One of my favorite authors, a Pulitzer Prize winner, so a favorite of many others as well, says she sees her characters at a distance, as if in a dream or far away at a party, and gets curious about them. Who are they, why do they look like that and what are they doing there in the first place? Her innate curiosity about people forces her closer to them to figure them out and then, suddenly, she’s started her book. She holds up the opposite end of the spectrum from Mark Twain, feeling she knows none of them to begin with, but would like to.

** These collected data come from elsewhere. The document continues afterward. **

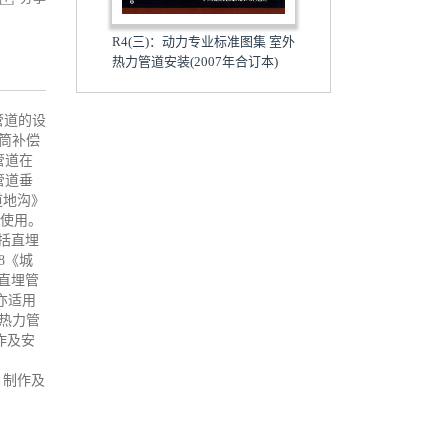
R4(三)：动力专业标准图集 室外
热力管道安装(2007年合订本)
管道的设
筒补偿
管道在
管道垂
道地沟》
合使用。
括直埋
8《城
直埋管
亦适用
外热力管
作及安
、制作及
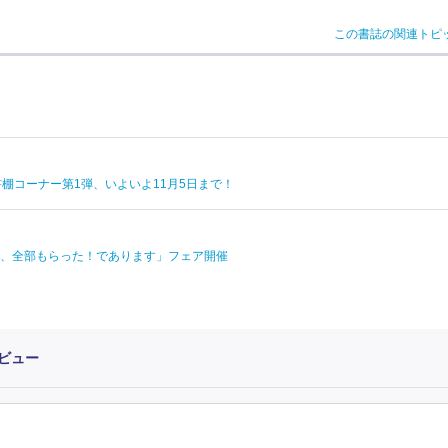
この書誌の関連トピ
棚コーナー第1弾、いよいよ11月5日まで！
、全部もらった！であります」フェア開催
ビュー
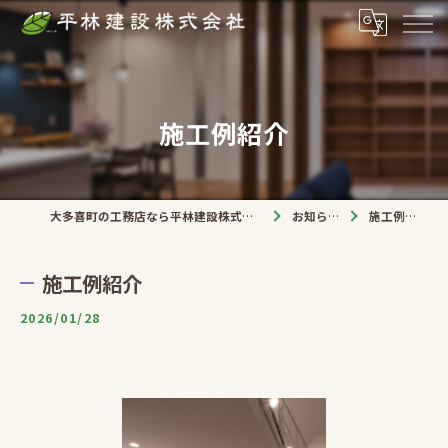
施工例紹介
大多喜町の工務店なら平林建設株式会社
お知らせ
施工例紹介
施工例紹介
2026/01/28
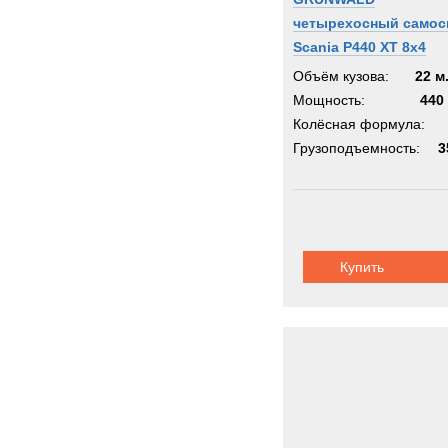
четырехосный самос
Scania P440 XT 8х4
Объём кузова:
22 м
Мощность:
440 
Колёсная формула:
Грузоподъемность:
3
Купить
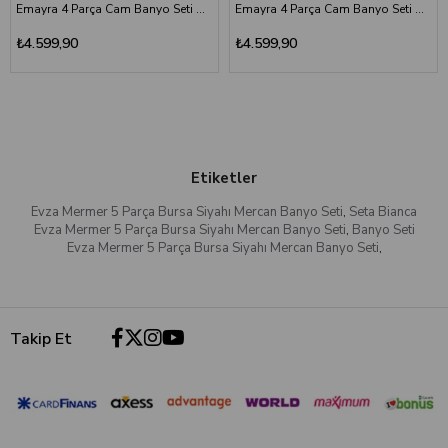
Emayra 4 Parça Cam Banyo Seti Altın
Emayra 4 Parça Cam Banyo Seti Antik
₺4.599,90
₺4.599,90
Etiketler
Evza Mermer 5 Parça Bursa Siyahı Mercan Banyo Seti
,
Seta Bianca
Evza Mermer 5 Parça Bursa Siyahı Mercan Banyo Seti
,
Banyo Seti
Evza Mermer 5 Parça Bursa Siyahı Mercan Banyo Seti
,
Takip Et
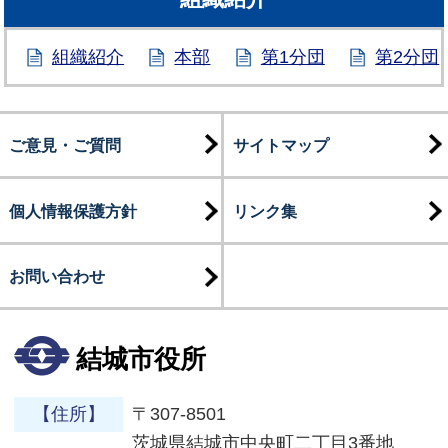
組織紹介
本部
第1分団
第2分団
ご意見・ご質問
サイトマップ
個人情報保護方針
リンク集
お問い合わせ
結城市役所
【住所】
〒307-8501
茨城県結城市中央町二丁目3番地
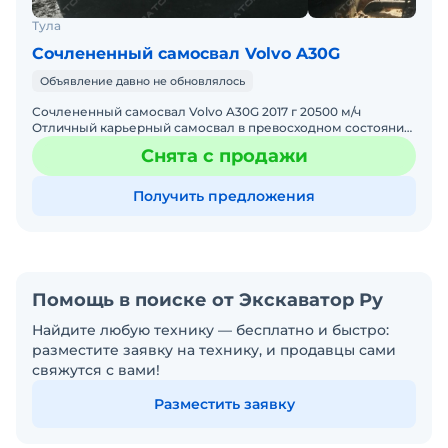
Тула
Сочлененный самосвал Volvo A30G
Объявление давно не обновлялось
Сочлененный самосвал Volvo A30G 2017 г 20500 м/ч
Отличный карьерный самосвал в превосходном состоянии.
Сочлененный самосвал позволяет перемещать больше
Снята с продажи
гру
Получить предложения
Помощь в поиске от Экскаватор Ру
Найдите любую технику — бесплатно и быстро:
разместите заявку на технику, и продавцы сами
свяжутся с вами!
Разместить заявку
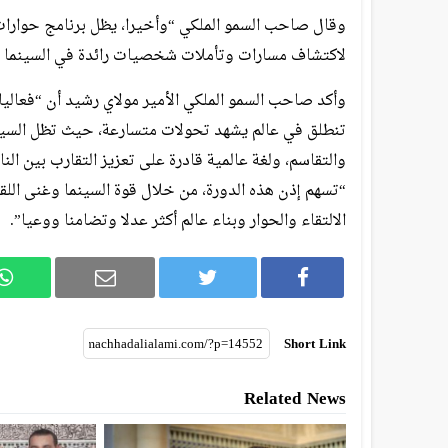
وقال صاحب السمو الملكي “وأخيرا، يظل برنامج حوارا
لاكتشاف مسارات وتأملات شخصيات رائدة في السينما ال
وأكد صاحب السمو الملكي الأمير مولاي رشيد أن “فعاليات
تنطلق في عالم يشهد تحولات متسارعة، حيث تظل السينم
والتقاسم، ولغة عالمية قادرة على تعزيز التقارب بين الن
“تسهم إذن هذه الدورة، من خلال قوة السينما وغنى اللق
الالتقاء والحوار وبناء عالم أكثر عدلا وتضامنا ووعيا”.
Short Link
Related News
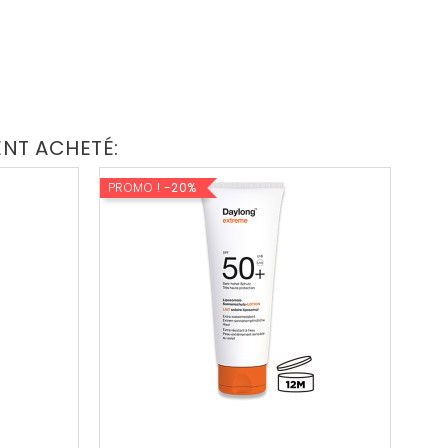
ENT ACHETÉ:
PROMO !
-20%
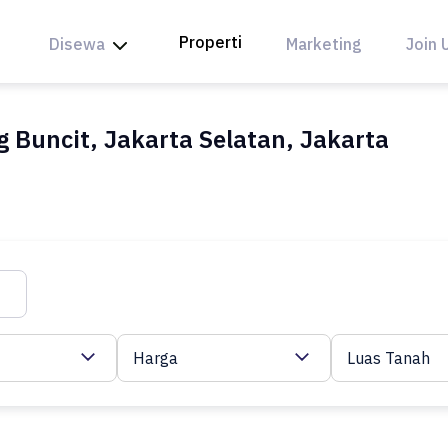
Properti
Disewa
Marketing
Join 
 Buncit, Jakarta Selatan, Jakarta
Harga
Luas Tanah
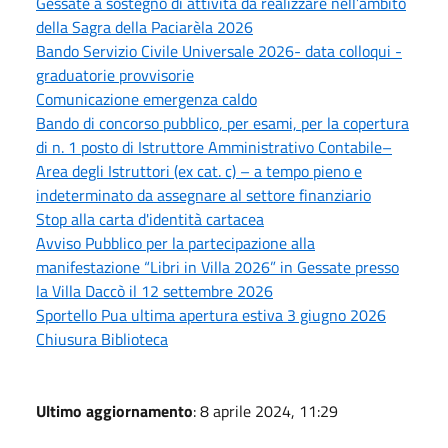
Gessate a sostegno di attività da realizzare nell’ambito
della Sagra della Paciarèla 2026
Bando Servizio Civile Universale 2026- data colloqui -
graduatorie provvisorie
Comunicazione emergenza caldo
Bando di concorso pubblico, per esami, per la copertura
di n. 1 posto di Istruttore Amministrativo Contabile–
Area degli Istruttori (ex cat. c) – a tempo pieno e
indeterminato da assegnare al settore finanziario
Stop alla carta d'identità cartacea
Avviso Pubblico per la partecipazione alla
manifestazione “Libri in Villa 2026” in Gessate presso
la Villa Daccò il 12 settembre 2026
Sportello Pua ultima apertura estiva 3 giugno 2026
Chiusura Biblioteca
Ultimo aggiornamento
: 8 aprile 2024, 11:29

I fall between those two extremes exploring the fascination of humanity—inspirational bookends reminding me of the excitement inherent in character building. But if I have a little of Twain, recognizing something of myself and some people I have known, and a little of the writer who thinks she knows none of them at first, then how do they finally get so firmly embedded in my stories? In discussing this with a writer friend the other day I realized there are many layers of creativity that go into the characters. When they start out in my story, it’s because I already have some human characteristics I want to represent in mind, and others I need to round out and enhance the main ones. That’s where some of the secondary characters come in.

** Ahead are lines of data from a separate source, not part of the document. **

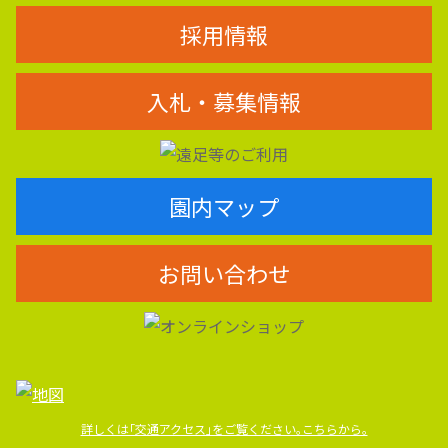
採用情報
入札・募集情報
園内マップ
お問い合わせ
詳しくは｢交通アクセス｣をご覧ください｡こちらから｡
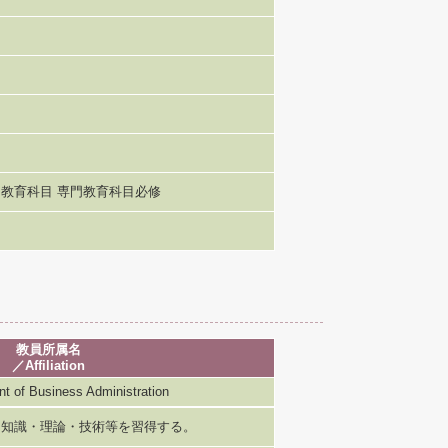
教育科目 専門教育科目必修
教員所属名
／Affiliation
Business Administration
な知識・理論・技術等を習得する。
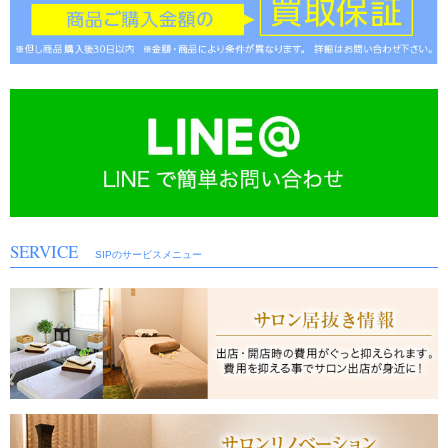
商品の詳細はお気軽にお問い合わせ下さい。ご利用お待ちしております!
2020年8月3日
夏季休業日のご案内
夏季休業日は8月12日から8月16日までお休みとさせていただきます。
8月17日（月）より通常通り営業とさせて頂きます。
2020年7月6日
中古美容機器 入荷しました！
①スーパーEMS（痩身機器）/ ベストセラーのEMSマシンが入荷しました！早い者勝
ちですお早めにご検討ください。
商品の詳細はお気軽にお問い合わせ下さい。ご利用お待ちしております！
2020年5月29日
中古美容機器 入荷しました！
①ハイパーナイフ（痩身機器）/ 人気のハイパーナイフが入荷しました！早い者勝ちで
すお早めにご検討ください。
SERVICE
SIPのサービスメニュー
②セラピムボディE8（痩身機器）/ テクノリンク社の本格派EMSが入荷しました。
商品の詳細はお気軽にお問い合わせ下さい。ご利用お待ちしております！
2020年4月23日
ゴールデンウイーク期間中のご案内
ゴールデンウイークは4月29日（水）～5月6日（水）まで休業となります。
2020年3月17日
中古美容機器 入荷しました！
①PRセル（痩身機器）/ 筋膜リリースで話題のPRセルが入荷しました。
商品の詳細はお気軽にお問い合わせ下さい。ご利用お待ちしております！
2020年2月29日
中古美容機器 入荷しました！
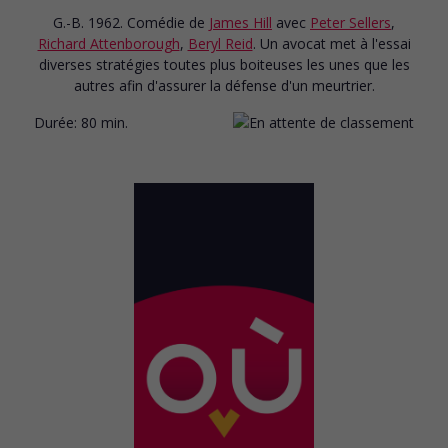
G.-B. 1962. Comédie
de
James Hill
avec
Peter Sellers
,
Richard Attenborough
,
Beryl Reid
. Un avocat met à l'essai
diverses stratégies toutes plus boiteuses les unes que les
autres afin d'assurer la défense d'un meurtrier.
Durée:
80 min.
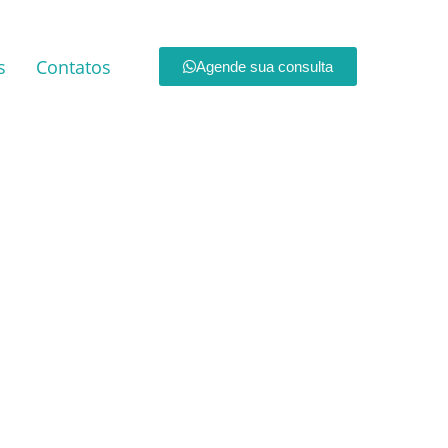
s
Contatos
Agende sua consulta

As the story develops in its very particular time and place, the environment starts to influence what direction the characters will take. They have to live and grow in their own spot in history. Nature definitely begins to give ground to Nurture and the characters take on a true life of their own, beyond all my clever imaginings. All of a sudden I realize I’m just along for the ride, not the jockey in charge of the race after all, and my horse has just taken the bit in his mouth. That certainly makes writing a lot more fun for me, and I’ll bet a lot more interesting for the reader, too. But now I understand that the environment also gives me my favorite method to unblock my writing if it’s dammed to a trickle. Faced with the empty computer screen after a long, unproductive summer filled with distractions but not much writing, I panicked when I realized I didn’t have a new story pushing itself through the muck in my head. I’ll share my unblocking technique with you.

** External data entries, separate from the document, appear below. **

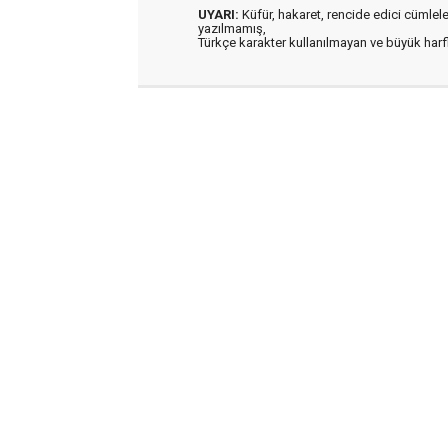
UYARI:
Küfür, hakaret, rencide edici cümleler 
yazılmamış,
Türkçe karakter kullanılmayan ve büyük har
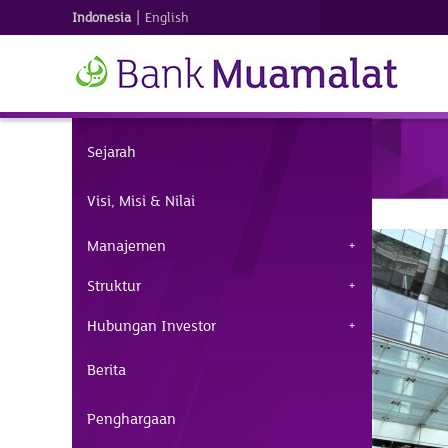
|
Indonesia
English
Sejarah
Visi, Misi & Nilai
Manajemen
Struktur
Hubungan Investor
Berita
Penghargaan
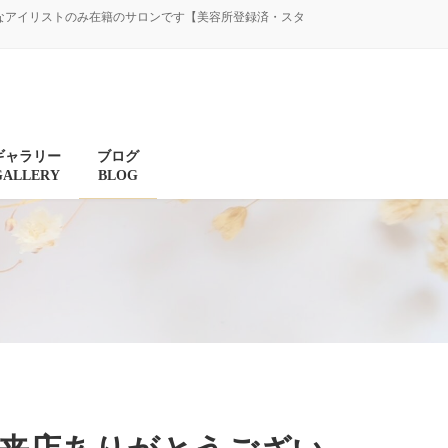
験豊富なアイリストのみ在籍のサロンです【美容所登録済・スタ
ギャラリー
ブログ
GALLERY
BLOG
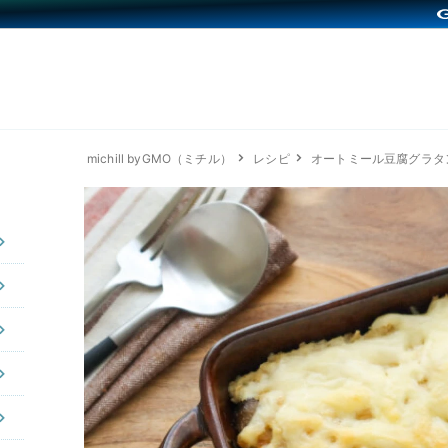
michill byGMO（ミチル）
レシピ
オートミール豆腐グラタ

My summer hiatus from writing left me wondering what to do this fall, now that my most recent novel is finished in first draft. No ideas rose to the surface, a fact that slowly fed a panic I’d never experienced before with my writing. As I prepared to launch my finished book on its second draft path, guided by my generous writing workshop colleagues, I began to think more about the characters I’d left behind in that story. It’s true their narrative ended appropriately in its time and place in history (mid-nineteenth century New York), and their own maturation (early adolescence through young adulthood), but what might happen to them as the century drew to a close and this young country also started to grow up? Post-reconstruction America and the period in the late 1800’s leading to the turn of the century, known as the ‘Gilded Age’, a label coined by none other than Mark Twain, was a fascinating time filled with turmoil and growth. I wanted to learn more about the period, mostly out of curiosity; a big assignment.

I took up the research challenge with no plan in mind other than to try to make sense of what looked like chaos. As I started through the most important issues of the era, I found myself thinking about those characters I’d ‘finished’ and how they’d adjust to and maneuver through the difficulties and excitements of this new world I was learning about. I began to see a glimmer of my next book in the form of a sequel. Now you can tell, I’m sure, that this new book is off and running. My initial research has already formed a world my characters can begin to live in, and I’ve found I have more personal knowledge of the time period than I’d realized at first. Drawing on stories and old pictures of my grandparents’ lives and families, I can fill in some personal details with an assurance that will surely benefit my characters. The discovery that researching another time in history, or ‘scratching around’ as Twyla Tharp would say, started a story in my head that characters can inhabit, and revealed a new technique for unblocking my creativity. I gladly share it with anyone who wants to give it a try. It certainly works for me.